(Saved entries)
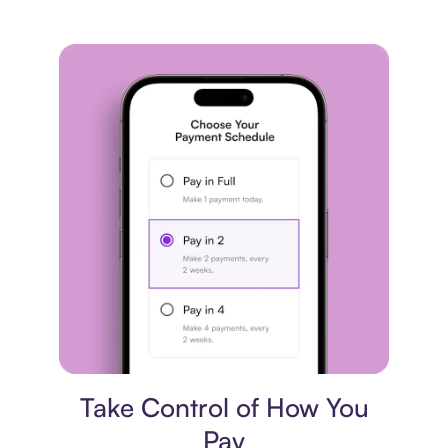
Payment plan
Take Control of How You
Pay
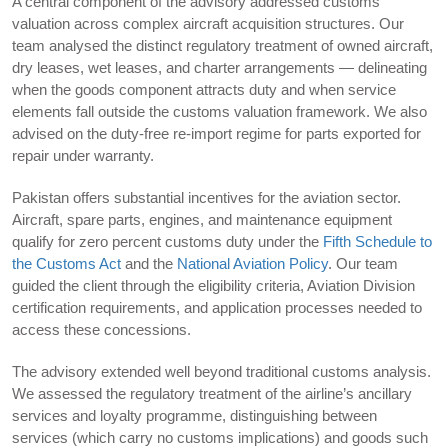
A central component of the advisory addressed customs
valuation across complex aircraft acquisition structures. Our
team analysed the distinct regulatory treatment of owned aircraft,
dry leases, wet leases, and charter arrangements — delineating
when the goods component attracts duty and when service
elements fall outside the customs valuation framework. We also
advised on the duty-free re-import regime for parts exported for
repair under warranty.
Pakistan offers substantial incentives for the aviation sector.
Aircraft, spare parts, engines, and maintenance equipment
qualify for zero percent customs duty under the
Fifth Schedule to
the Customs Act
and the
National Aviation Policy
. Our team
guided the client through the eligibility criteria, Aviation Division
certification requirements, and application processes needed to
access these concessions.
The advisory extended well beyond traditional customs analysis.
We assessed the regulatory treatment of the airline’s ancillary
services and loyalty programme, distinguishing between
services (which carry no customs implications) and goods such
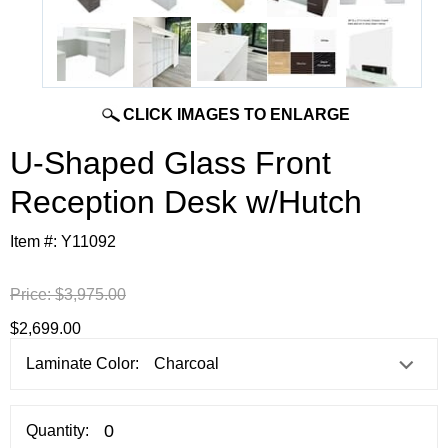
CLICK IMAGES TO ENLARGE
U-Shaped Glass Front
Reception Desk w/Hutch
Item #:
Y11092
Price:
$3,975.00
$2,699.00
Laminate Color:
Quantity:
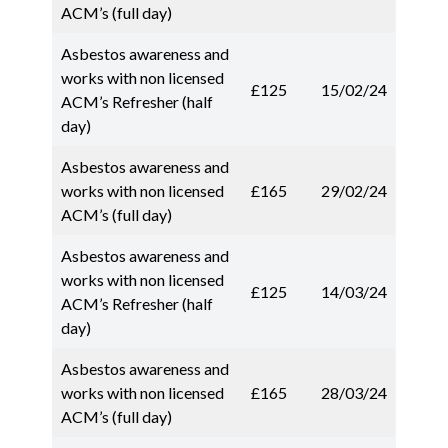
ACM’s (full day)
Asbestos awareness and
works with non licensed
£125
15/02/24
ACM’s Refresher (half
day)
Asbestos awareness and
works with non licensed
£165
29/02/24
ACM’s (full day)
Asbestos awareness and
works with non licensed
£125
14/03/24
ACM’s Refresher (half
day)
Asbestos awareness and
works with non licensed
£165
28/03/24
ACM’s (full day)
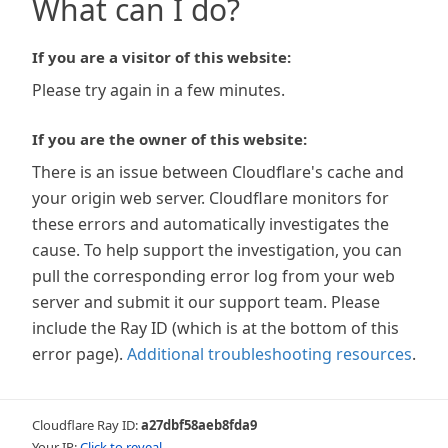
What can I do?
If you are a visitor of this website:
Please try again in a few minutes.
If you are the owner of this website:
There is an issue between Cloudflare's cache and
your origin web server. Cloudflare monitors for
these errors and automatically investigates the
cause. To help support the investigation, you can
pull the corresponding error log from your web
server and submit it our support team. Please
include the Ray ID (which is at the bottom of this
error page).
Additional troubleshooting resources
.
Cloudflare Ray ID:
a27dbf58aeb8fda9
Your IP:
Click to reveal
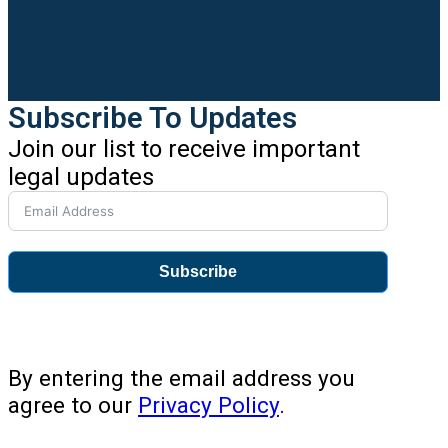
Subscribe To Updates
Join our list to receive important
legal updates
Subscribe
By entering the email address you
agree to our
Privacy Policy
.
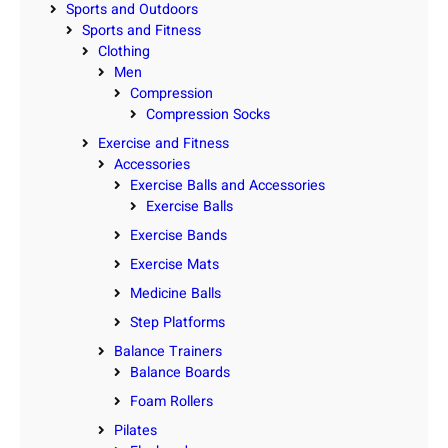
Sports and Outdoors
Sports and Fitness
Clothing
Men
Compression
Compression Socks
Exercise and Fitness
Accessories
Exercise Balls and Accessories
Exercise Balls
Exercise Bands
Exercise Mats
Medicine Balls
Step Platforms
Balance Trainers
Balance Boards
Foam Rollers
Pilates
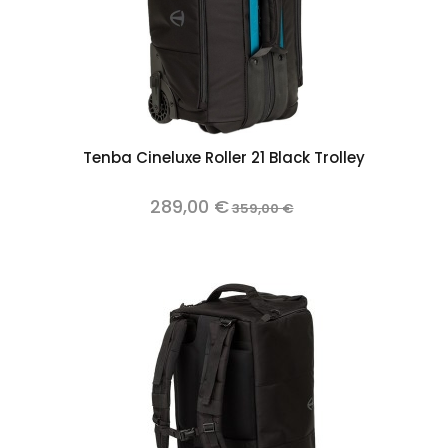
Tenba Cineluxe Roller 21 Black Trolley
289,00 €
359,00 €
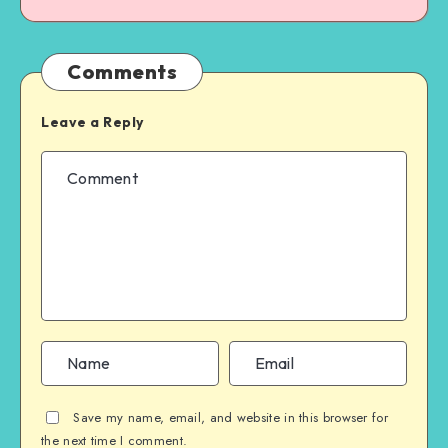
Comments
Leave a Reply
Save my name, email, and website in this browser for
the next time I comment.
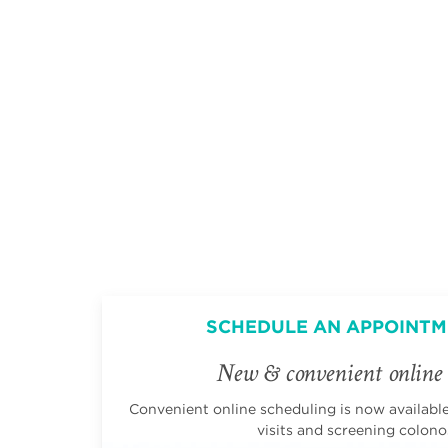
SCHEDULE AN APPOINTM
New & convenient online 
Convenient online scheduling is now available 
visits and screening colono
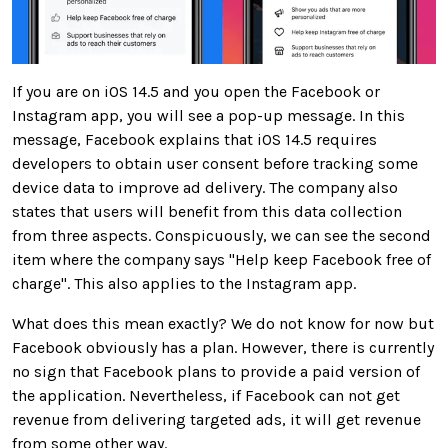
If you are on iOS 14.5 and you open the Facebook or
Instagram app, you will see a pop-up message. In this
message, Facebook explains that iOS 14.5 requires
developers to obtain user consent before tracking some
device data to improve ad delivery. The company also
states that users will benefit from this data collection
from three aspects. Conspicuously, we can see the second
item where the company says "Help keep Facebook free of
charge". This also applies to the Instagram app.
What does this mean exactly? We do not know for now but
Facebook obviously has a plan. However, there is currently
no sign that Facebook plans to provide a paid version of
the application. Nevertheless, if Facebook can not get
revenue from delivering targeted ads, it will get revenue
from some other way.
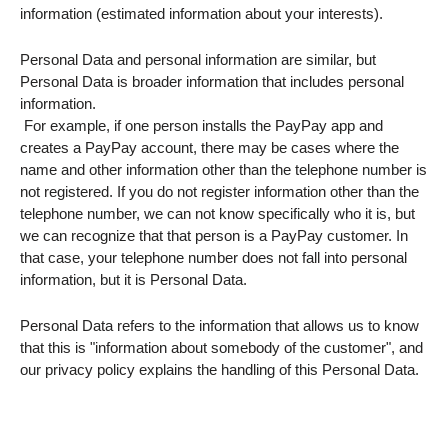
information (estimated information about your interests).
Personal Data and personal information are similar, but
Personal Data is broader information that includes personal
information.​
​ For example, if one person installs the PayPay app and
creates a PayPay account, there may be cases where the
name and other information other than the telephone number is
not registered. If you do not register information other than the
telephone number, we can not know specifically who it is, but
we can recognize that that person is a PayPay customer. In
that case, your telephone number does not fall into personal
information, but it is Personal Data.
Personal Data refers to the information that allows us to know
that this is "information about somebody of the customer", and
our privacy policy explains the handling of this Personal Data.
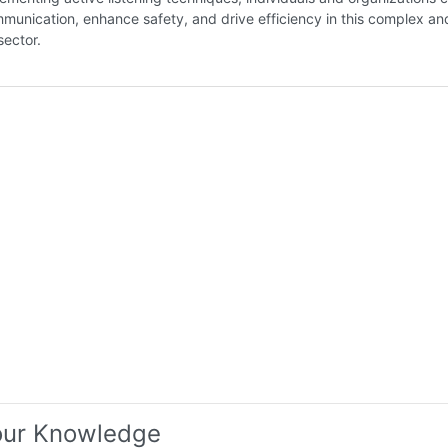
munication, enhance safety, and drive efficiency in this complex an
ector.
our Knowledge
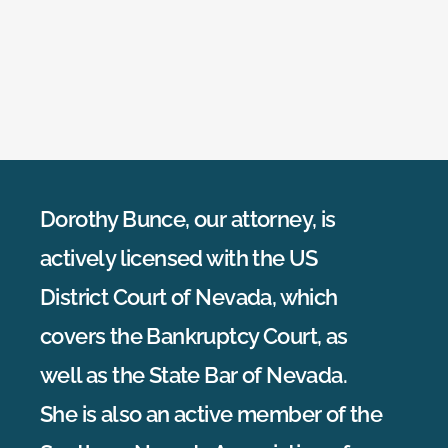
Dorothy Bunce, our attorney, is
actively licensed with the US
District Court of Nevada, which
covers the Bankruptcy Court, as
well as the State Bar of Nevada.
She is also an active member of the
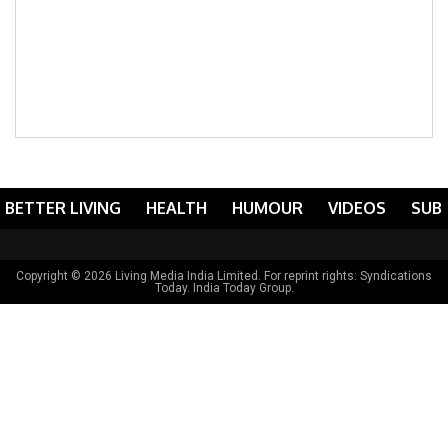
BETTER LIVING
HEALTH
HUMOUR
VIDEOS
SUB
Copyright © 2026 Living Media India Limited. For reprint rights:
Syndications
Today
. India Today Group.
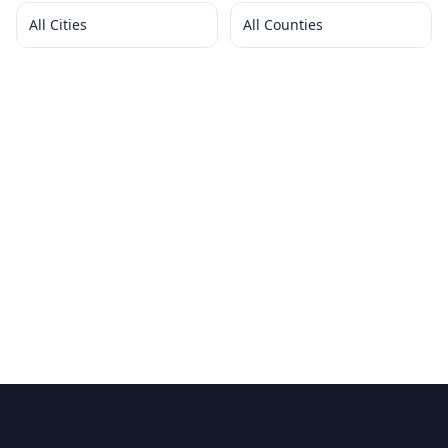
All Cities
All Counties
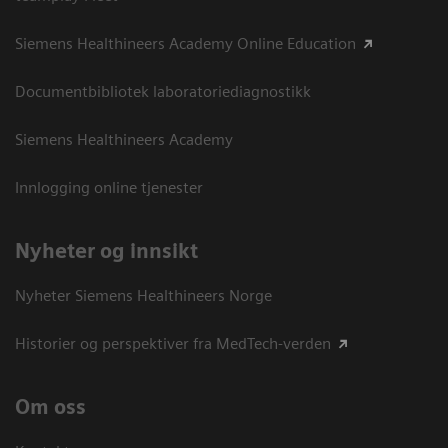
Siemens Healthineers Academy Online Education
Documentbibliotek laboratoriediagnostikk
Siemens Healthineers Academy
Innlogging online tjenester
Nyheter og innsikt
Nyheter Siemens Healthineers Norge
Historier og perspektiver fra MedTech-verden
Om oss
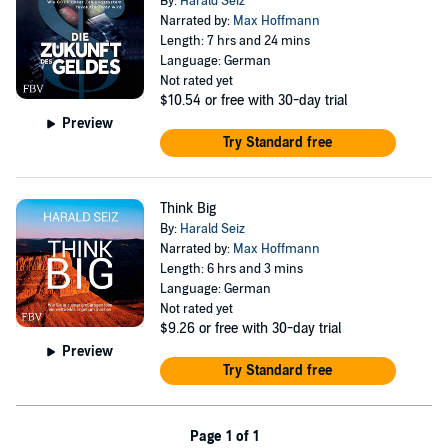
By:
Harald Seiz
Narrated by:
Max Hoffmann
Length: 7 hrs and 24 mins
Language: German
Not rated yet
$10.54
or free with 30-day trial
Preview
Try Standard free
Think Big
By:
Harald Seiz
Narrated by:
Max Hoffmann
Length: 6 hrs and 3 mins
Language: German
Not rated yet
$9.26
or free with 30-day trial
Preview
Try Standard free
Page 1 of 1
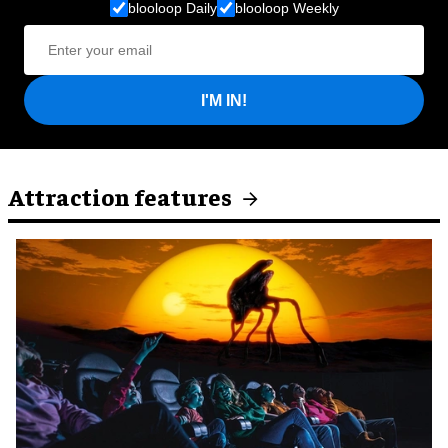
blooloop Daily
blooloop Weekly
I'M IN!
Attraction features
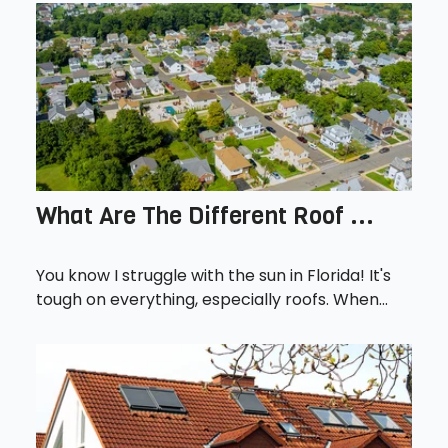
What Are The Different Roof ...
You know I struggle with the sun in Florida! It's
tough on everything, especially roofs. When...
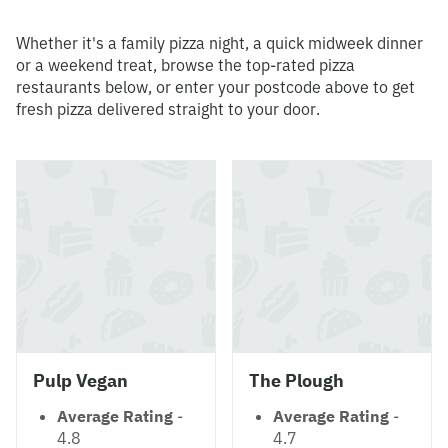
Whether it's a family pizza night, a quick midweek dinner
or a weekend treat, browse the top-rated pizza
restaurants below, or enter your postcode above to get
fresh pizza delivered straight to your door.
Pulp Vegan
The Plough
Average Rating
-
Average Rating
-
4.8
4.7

AIM OF THE TASK:
Copy the data above word for word. Pictures stay out.

EXERCISE RESULT:
Payment plan
Take Control of How You
Pay
A central component of the advisory addressed customs
valuation across complex aircraft acquisition structures. Our
team analysed the distinct regulatory treatment of owned aircraft,
dry leases, wet leases, and charter arrangements — delineating
when the goods component attracts duty and when service
elements fall outside the customs valuation framework. We also
advised on the duty-free re-import regime for parts exported for
repair under warranty.
Pakistan offers substantial incentives for the aviation sector.
Aircraft, spare parts, engines, and maintenance equipment
qualify for zero percent customs duty under the
Fifth Schedule to
the Customs Act
and the
National Aviation Policy
. Our team
guided the client through the eligibility criteria, Aviation Division
certification requirements, and application processes needed to
access these concessions.
The advisory extended well beyond traditional customs analysis.
We assessed the regulatory treatment of the airline’s ancillary
services and loyalty programme, distinguishing between
services (which carry no customs implications) and goods such
CLICK IMAGES TO ENLARGE
U-Shaped Glass Front
Reception Desk w/Hutch
Item #:
Y11092
Price:
$3,975.00
$2,699.00
Laminate Color:
Quantity:
ACM’s (full day)
Asbestos awareness and
works with non licensed
£125
15/02/24
ACM’s Refresher (half
day)
Asbestos awareness and
works with non licensed
£165
29/02/24
ACM’s (full day)
Asbestos awareness and
works with non licensed
£125
14/03/24
ACM’s Refresher (half
day)
Asbestos awareness and
works with non licensed
£165
28/03/24
ACM’s (full day)
What can I do?
If you are a visitor of this website:
Please try again in a few minutes.
If you are the owner of this website:
There is an issue between Cloudflare's cache and
your origin web server. Cloudflare monitors for
these errors and automatically investigates the
cause. To help support the investigation, you can
pull the corresponding error log from your web
server and submit it our support team. Please
include the Ray ID (which is at the bottom of this
error page).
Additional troubleshooting resources
.
Cloudflare Ray ID:
a27dbf58aeb8fda9
Your IP:
Click to reveal
Subscribe To Updates
Join our list to receive important
legal updates
Subscribe
By entering the email address you
agree to our
Privacy Policy
.
Sports and Outdoors
Sports and Fitness
Clothing
Men
Compression
Compression Socks
Exercise and Fitness
Accessories
Exercise Balls and Accessories
Exercise Balls
Exercise Bands
Exercise Mats
Medicine Balls
Step Platforms
Balance Trainers
Balance Boards
Foam Rollers
Pilates
Tenba Cineluxe Roller 21 Black Trolley
289,00 €
359,00 €
Comments
Leave a Reply
Save my name, email, and website in this browser for
the next time I comment.
SCHEDULE AN APPOINTM
New & convenient online 
Convenient online scheduling is now available 
visits and screening colono
If you are on iOS 14.5 and you open the Facebook or
Instagram app, you will see a pop-up message. In this
message, Facebook explains that iOS 14.5 requires
developers to obtain user consent before tracking some
device data to improve ad delivery. The company also
states that users will benefit from this data collection
from three aspects. Conspicuously, we can see the second
item where the company says "Help keep Facebook free of
charge". This also applies to the Instagram app.
What does this mean exactly? We do not know for now but
Facebook obviously has a plan. However, there is currently
no sign that Facebook plans to provide a paid version of
the application. Nevertheless, if Facebook can not get
revenue from delivering targeted ads, it will get revenue
from some other way.
information (estimated information about your interests).
Personal Data and personal information are similar, but
Personal Data is broader information that includes personal
information.​
​ For example, if one person installs the PayPay app and
creates a PayPay account, there may be cases where the
name and other information other than the telephone number is
not registered. If you do not register information other than the
telephone number, we can not know specifically who it is, but
we can recognize that that person is a PayPay customer. In
that case, your telephone number does not fall into personal
information, but it is Personal Data.
Personal Data refers to the information that allows us to know
that this is "information about somebody of the customer", and
our privacy policy explains the handling of this Personal Data.
munication, enhance safety, and drive efficiency in this complex an
ector.
our Knowledge
Dorothy Bunce, our attorney, is
actively licensed with the US
District Court of Nevada, which
covers the Bankruptcy Court, as
well as the State Bar of Nevada.
She is also an active member of the
BETTER LIVING
HEALTH
HUMOUR
VIDEOS
SUB
Copyright © 2026 Living Media India Limited. For reprint rights:
Syndications
Today
. India Today Group.
All Cities
All Counties
Siemens Healthineers Academy Online Education
Documentbibliotek laboratoriediagnostikk
Siemens Healthineers Academy
Innlogging online tjenester
Nyheter og innsikt
Nyheter Siemens Healthineers Norge
Historier og perspektiver fra MedTech-verden
Om oss
By:
Harald Seiz
Narrated by:
Max Hoffmann
Length: 7 hrs and 24 mins
Language: German
Not rated yet
$10.54
or free with 30-day trial
Preview
Try Standard free
Think Big
By:
Harald Seiz
Narrated by:
Max Hoffmann
Length: 6 hrs and 3 mins
Language: German
Not rated yet
$9.26
or free with 30-day trial
Preview
Try Standard free
Page 1 of 1
blooloop Daily
blooloop Weekly
I'M IN!
Attraction features
What Are The Different Roof ...
You know I struggle with the sun in Florida! It's
tough on everything, especially roofs. When...
Whether it's a family pizza night, a quick midweek dinner
or a weekend treat, browse the top-rated pizza
restaurants below, or enter your postcode above to get
fresh pizza delivered straight to your door.
Pulp Vegan
The Plough
Average Rating
-
Average Rating
-
4.8
4.7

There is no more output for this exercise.